◆ WHAT IS REQUIRED: The records below should be copied in full, exactly as shown.

◆ INPUT DATA:
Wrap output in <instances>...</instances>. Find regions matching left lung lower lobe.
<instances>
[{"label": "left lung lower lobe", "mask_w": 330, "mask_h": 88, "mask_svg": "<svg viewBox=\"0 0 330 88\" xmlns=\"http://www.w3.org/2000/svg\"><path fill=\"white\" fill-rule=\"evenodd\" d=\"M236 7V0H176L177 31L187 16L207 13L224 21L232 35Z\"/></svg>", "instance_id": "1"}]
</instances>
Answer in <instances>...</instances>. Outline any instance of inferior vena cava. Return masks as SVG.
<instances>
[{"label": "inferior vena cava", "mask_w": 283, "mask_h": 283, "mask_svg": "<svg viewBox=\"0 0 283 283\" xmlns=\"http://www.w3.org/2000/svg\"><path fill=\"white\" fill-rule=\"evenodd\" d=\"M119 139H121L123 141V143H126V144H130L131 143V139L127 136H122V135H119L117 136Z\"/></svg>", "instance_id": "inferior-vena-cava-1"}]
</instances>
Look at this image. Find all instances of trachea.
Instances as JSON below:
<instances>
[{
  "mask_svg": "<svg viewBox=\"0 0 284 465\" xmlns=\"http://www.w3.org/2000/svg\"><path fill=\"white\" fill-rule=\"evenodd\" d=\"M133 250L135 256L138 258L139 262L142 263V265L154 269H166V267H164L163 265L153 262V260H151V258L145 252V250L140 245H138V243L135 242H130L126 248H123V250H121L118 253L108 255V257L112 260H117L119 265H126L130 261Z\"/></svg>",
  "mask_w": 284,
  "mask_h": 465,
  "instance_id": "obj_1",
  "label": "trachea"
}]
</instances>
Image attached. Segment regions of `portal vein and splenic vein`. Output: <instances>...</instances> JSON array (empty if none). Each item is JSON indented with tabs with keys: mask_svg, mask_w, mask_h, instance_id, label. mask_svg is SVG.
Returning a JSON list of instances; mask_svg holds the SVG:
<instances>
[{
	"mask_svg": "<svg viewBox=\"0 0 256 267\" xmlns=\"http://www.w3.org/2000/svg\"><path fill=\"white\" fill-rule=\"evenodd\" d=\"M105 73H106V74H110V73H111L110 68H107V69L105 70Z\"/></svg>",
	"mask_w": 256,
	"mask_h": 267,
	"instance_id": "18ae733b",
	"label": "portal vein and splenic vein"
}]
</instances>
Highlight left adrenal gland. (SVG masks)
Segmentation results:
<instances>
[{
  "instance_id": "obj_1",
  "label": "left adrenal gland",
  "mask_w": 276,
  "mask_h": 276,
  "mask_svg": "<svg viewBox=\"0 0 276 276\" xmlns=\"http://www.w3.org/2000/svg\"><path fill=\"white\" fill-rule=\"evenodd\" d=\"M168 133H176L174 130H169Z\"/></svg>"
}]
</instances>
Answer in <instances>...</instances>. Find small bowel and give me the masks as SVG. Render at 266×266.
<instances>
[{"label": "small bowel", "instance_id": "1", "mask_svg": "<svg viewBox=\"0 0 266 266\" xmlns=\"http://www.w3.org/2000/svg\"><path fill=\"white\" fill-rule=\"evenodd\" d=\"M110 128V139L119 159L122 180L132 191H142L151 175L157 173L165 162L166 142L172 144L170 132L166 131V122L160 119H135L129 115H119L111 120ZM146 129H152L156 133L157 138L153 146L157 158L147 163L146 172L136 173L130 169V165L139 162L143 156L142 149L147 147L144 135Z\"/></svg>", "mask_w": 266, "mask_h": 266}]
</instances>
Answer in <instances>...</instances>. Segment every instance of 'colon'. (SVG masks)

◆ THE COMPLETED TASK:
Wrap output in <instances>...</instances>. Find regions matching left lung lower lobe.
<instances>
[{"label": "left lung lower lobe", "mask_w": 330, "mask_h": 88, "mask_svg": "<svg viewBox=\"0 0 330 88\" xmlns=\"http://www.w3.org/2000/svg\"><path fill=\"white\" fill-rule=\"evenodd\" d=\"M236 7V0H176L177 31L187 16L207 13L224 21L232 35Z\"/></svg>", "instance_id": "1"}]
</instances>
Answer in <instances>...</instances>. Outline any instance of inferior vena cava. Return masks as SVG.
<instances>
[{"label": "inferior vena cava", "mask_w": 283, "mask_h": 283, "mask_svg": "<svg viewBox=\"0 0 283 283\" xmlns=\"http://www.w3.org/2000/svg\"><path fill=\"white\" fill-rule=\"evenodd\" d=\"M119 139H121L123 141V143H126V144H130L131 143V139L127 136H122V135H119L117 136Z\"/></svg>", "instance_id": "inferior-vena-cava-1"}]
</instances>
Look at this image. Find all instances of trachea.
Instances as JSON below:
<instances>
[{
  "mask_svg": "<svg viewBox=\"0 0 284 465\" xmlns=\"http://www.w3.org/2000/svg\"><path fill=\"white\" fill-rule=\"evenodd\" d=\"M133 250L135 256L138 258L139 262L142 263V265L154 269H166V267H164L163 265L153 262V260H151V258L145 252V250L140 245H138V243L135 242H130L126 248H123V250H121L118 253L108 255V257L112 260H117L119 265H126L130 261Z\"/></svg>",
  "mask_w": 284,
  "mask_h": 465,
  "instance_id": "obj_1",
  "label": "trachea"
}]
</instances>
Image attached. Segment regions of `portal vein and splenic vein`. Output: <instances>...</instances> JSON array (empty if none). Each item is JSON indented with tabs with keys: mask_svg, mask_w, mask_h, instance_id, label. mask_svg is SVG.
Returning a JSON list of instances; mask_svg holds the SVG:
<instances>
[{
	"mask_svg": "<svg viewBox=\"0 0 256 267\" xmlns=\"http://www.w3.org/2000/svg\"><path fill=\"white\" fill-rule=\"evenodd\" d=\"M105 73H106V74H110V73H111L110 68H107V69L105 70Z\"/></svg>",
	"mask_w": 256,
	"mask_h": 267,
	"instance_id": "18ae733b",
	"label": "portal vein and splenic vein"
}]
</instances>
Highlight left adrenal gland. (SVG masks)
Segmentation results:
<instances>
[{
  "instance_id": "obj_1",
  "label": "left adrenal gland",
  "mask_w": 276,
  "mask_h": 276,
  "mask_svg": "<svg viewBox=\"0 0 276 276\" xmlns=\"http://www.w3.org/2000/svg\"><path fill=\"white\" fill-rule=\"evenodd\" d=\"M168 133H176L174 130H169Z\"/></svg>"
}]
</instances>
Answer in <instances>...</instances>. Find small bowel and give me the masks as SVG. Render at 266×266.
<instances>
[{"label": "small bowel", "instance_id": "1", "mask_svg": "<svg viewBox=\"0 0 266 266\" xmlns=\"http://www.w3.org/2000/svg\"><path fill=\"white\" fill-rule=\"evenodd\" d=\"M110 128V139L119 159L122 180L132 191H142L151 175L157 173L165 162L166 142L172 144L170 132L166 131V122L160 119H135L129 115H119L111 120ZM146 129H152L156 133L157 138L153 146L157 158L147 163L146 172L136 173L130 169V165L139 162L143 156L142 149L147 147L144 135Z\"/></svg>", "mask_w": 266, "mask_h": 266}]
</instances>
Answer in <instances>...</instances>. Segment every instance of 'colon'. (SVG masks)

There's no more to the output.